Путешествие в Ур Халдейский
Шрифт:

К тому же, однажды приняв кого-нибудь как своего, она уже не ощущала никакой перегородки между ним и собою, между своим и его. Библиотекарь говаривал мне, что всегда, даже в раннем детстве, чувствовал себя у Эльки свободнее, чем в собственном доме. Там, в Элькином доме, он мог делать все, что Бог на душу положит, в любое время дня и ночи, и не только он сам, но и его добрые друзья, также причисленные ею к числу домашних, поскольку она видела его любовь к ним. Они встречались у Эльки, и когда споры продолжались заполночь и кому-нибудь из них не хотелось вставать и тащиться домой, он оставался ночевать в доме тетушки. В течение нескольких месяцев, когда у Янкеле Блюма не было ни полушки, если он, сунув руку в американский карман своих брюк, случайно находил в нем два с половиной гроша, то, надо полагать, они составляли часть доходов от «кастрюль, мисок и пепельниц», которые Элька украшала рельефами в своем маленьком склепике, именуемом всеми друзьями «Приют творца».

По причине все того же отсутствия перегородок тетушка Элька могла явиться с визитом в самые странные часы, и вплоть до происшествия с адресом мать Срулика ни словом ей о том не обмолвилась и всегда радушно встречала,

не жалуясь на нарушенный распорядок дня. Однако гораздо хуже нарушения домашнего распорядка было «влезание Эльки в печенки», как утверждала мать библиотекаря с момента их разрыва (а когда сердилась, то обвиняла обеих, Эльку и Этель, объединяя под прозвищем «старые девы»), Рахели была весьма чувствительна к посягательствам на свою территорию.

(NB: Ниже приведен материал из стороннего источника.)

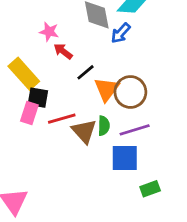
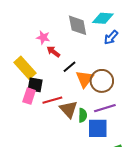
blue arrow: (121, 33) -> (111, 37), moved
green semicircle: (104, 126) -> (83, 115), moved

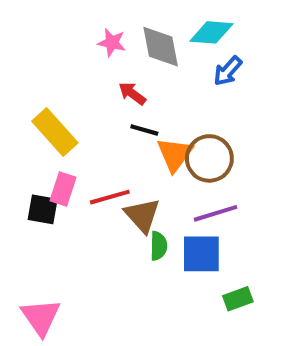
pink star: (43, 37) -> (112, 43), moved
red arrow: (53, 52) -> (132, 93), moved
black line: (70, 67) -> (144, 130), turned 56
black square: (35, 85) -> (43, 209), moved
green semicircle: (83, 115) -> (159, 246), moved

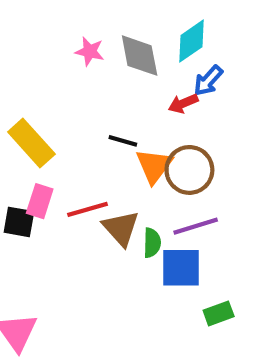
cyan diamond: (211, 32) -> (192, 41), turned -39
red arrow: (132, 93) -> (183, 103), moved, turned -60
green semicircle: (159, 246) -> (152, 243), moved

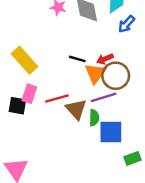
red arrow: (183, 103) -> (105, 59), moved
purple line: (196, 226) -> (104, 97), moved

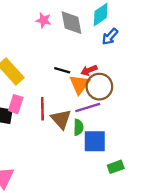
red line: (57, 98) -> (42, 109), turned -75

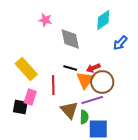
pink star: (44, 20) -> (45, 20), moved
gray diamond: (71, 23) -> (70, 39), moved
blue arrow: (110, 37) -> (120, 43), moved
red line: (42, 109) -> (53, 85), moved

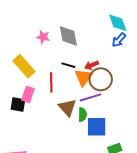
pink star: (45, 20) -> (43, 37), moved
cyan diamond: (103, 20) -> (118, 23), moved, turned -75

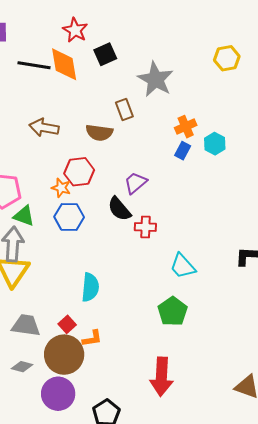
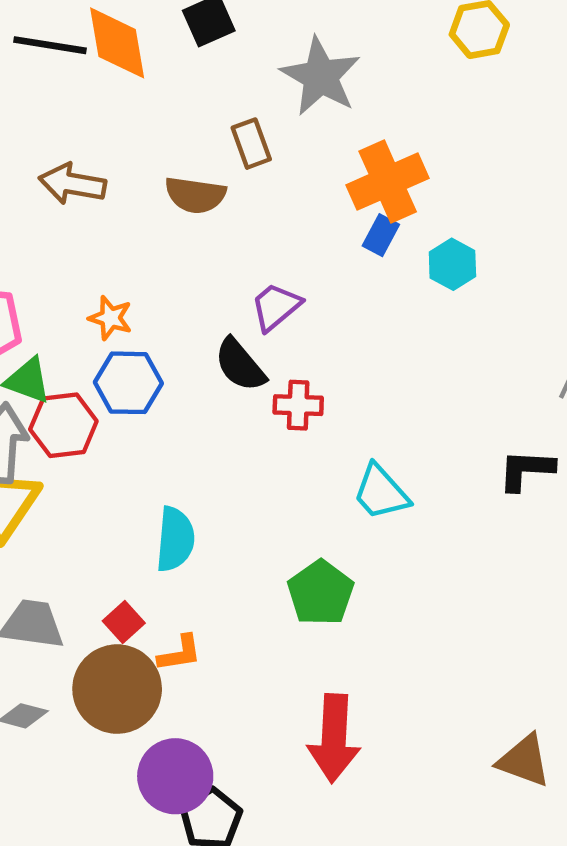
orange cross: (186, 127) -> (388, 182), size x1.6
cyan hexagon: (215, 144) -> (452, 264), moved
red hexagon: (79, 172) -> (63, 425), moved
green pentagon: (173, 311) -> (321, 593), moved
purple circle: (58, 394) -> (175, 776), moved

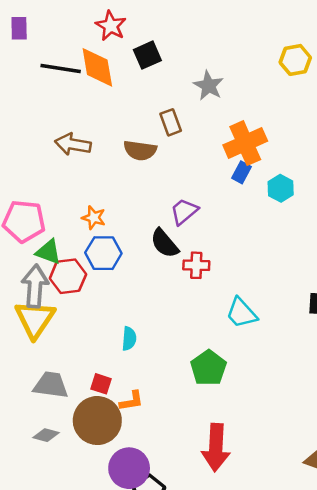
gray star: (321, 76) -> (209, 86), size x0.7
cyan semicircle: (175, 539) -> (129, 339), size x0.7
red square: (124, 622) -> (101, 384), turned -30

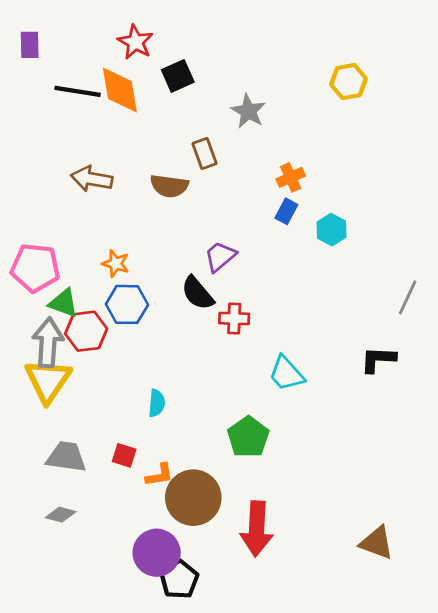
orange cross: (245, 143) -> (291, 177), size x0.6
brown circle: (97, 421) -> (193, 498), moved

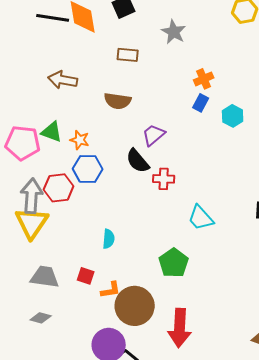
brown rectangle: (205, 153) -> (128, 55), moved, turned -65
brown semicircle: (169, 186) -> (118, 101), moved
green triangle: (63, 303) -> (52, 132), moved

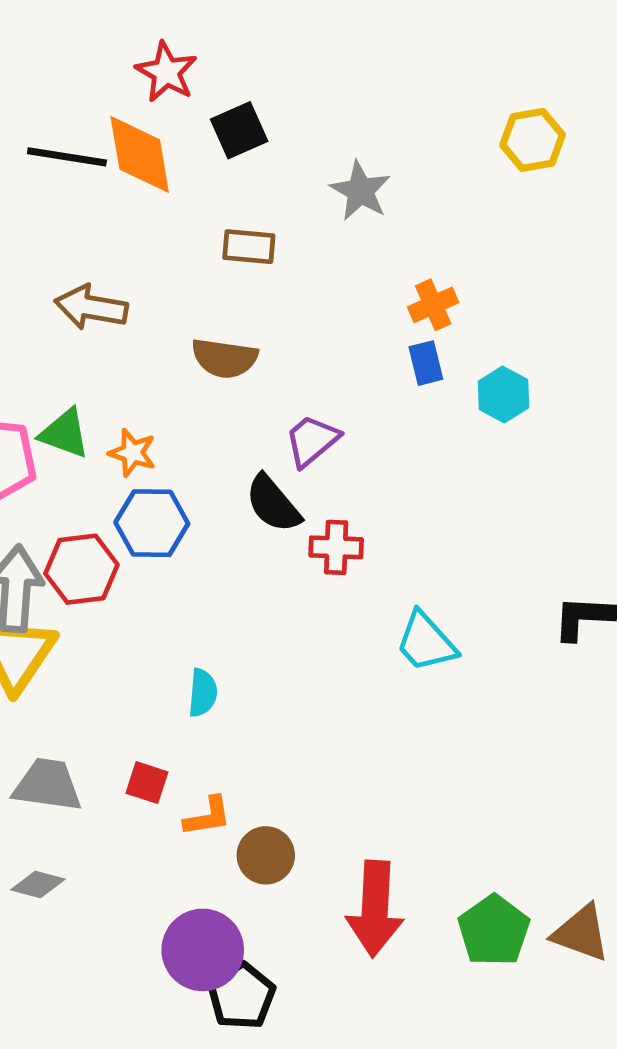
blue rectangle: (201, 103) -> (426, 363), turned -42
green pentagon: (174, 263) -> (494, 931), moved
brown circle: (135, 306) -> (266, 855), size x0.6

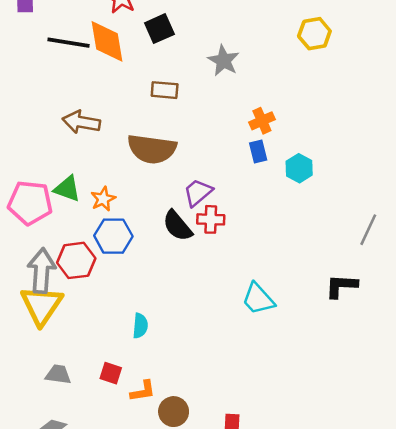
brown semicircle: (225, 358) -> (152, 149), size x1.4
orange star: (132, 453) -> (103, 199), turned 30
red cross: (336, 547) -> (211, 219), moved
gray trapezoid: (48, 785) -> (58, 374), size x0.7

И так же, как она не выносила чужого копания в своей душе, она не терпела никакого чужого прикосновения к своему телу. Поэтому каждая поездка в автобусе или, например, стояние в очереди за билетами в кино превращались для нее в ад с того момента, как чужие потные тела начинали ее толкать. Всякая теснота пробуждала в ней одновременно с брезгливостью и тошнотой острое желание убежать и спрятаться в собственном закутке. «Но от Элькиного влезания в печенки нет спасения», — утверждала она все годы. Как внезапный порыв бури появляется «старая дева» в доме и «немедленно лезет вам прямо в глотку» — поскольку Элька хочет пить после ходьбы, она сразу же подходит к Рахелиному стакану с чаем и бесцеремонно, будто это что-то само собой разумеющееся, делает из него большой глоток. Пока она пьет, ее взгляд падает на новую блузку, лежащую на кушетке, и она тут же устремляется к ней, чтобы примерить ее перед зеркалом. На кухне она пробует еду из кастрюли, и, если у нее в зубах застряли крошки, она не задумываясь воспользуется Рахелиной зубной щеткой. Рахели, конечно, не выказывала никаких знаков раздражения, но когда буря проносилась, она выплескивала остатки чая в раковину и наливала себе другой стакан, засовывала новую блузку в корзину с грязным бельем и выбрасывала зубную щетку в помойное ведро. Зубная щетка принадлежала к ее наиболее интимным предметам, и, кроме мужа, она никому не позволяла ею пользоваться, даже собственным детям. Им Рахели говорила еще до разрыва:

— Не учитесь у тети Эльки и не идите по ее стопам. В ней есть анархический дух. Жизнь — это не произвол.

После каждого визита тетушки Эльки Рахели опускалась на кушетку, чтобы перевести дух. Ей требовалось по крайней мере полчаса, пока она собиралась с силами снова водворить порядок в доме и пока мысли в ее мозгу вновь не укладывались по местам после суматохи, произведенной в них «анархическим духом» «старой девы». В противоположность Рахели, терявшей равновесие от любого дуновения, Элька была способна сосредоточиться на своей работе даже посреди великих смут, учинявшихся в ее доме Сруликом вместе со всем выводком его приятелей в дни их учения в семинарии. В то самое время, как они неистовствовали, громогласно споря, пели, вопили, боролись и устраивали целые представления, она сидела в своей маленькой каморке и покрывала рельефами «кастрюли, миски и пепельницы». Я сам несколько раз видел ее за работой, когда библиотекарь посылал меня к ней домой за книгами, которые она забывала вернуть и которые, как правило, обнаруживались в пыли у нее под кроватью. Она читала в постели и, засыпая, роняла книгу на пол. Когда же она переворачивалась, отходя ко сну, и одной рукой натягивала покрывало, вторая рука тянулась к книге и заталкивала ее под кровать.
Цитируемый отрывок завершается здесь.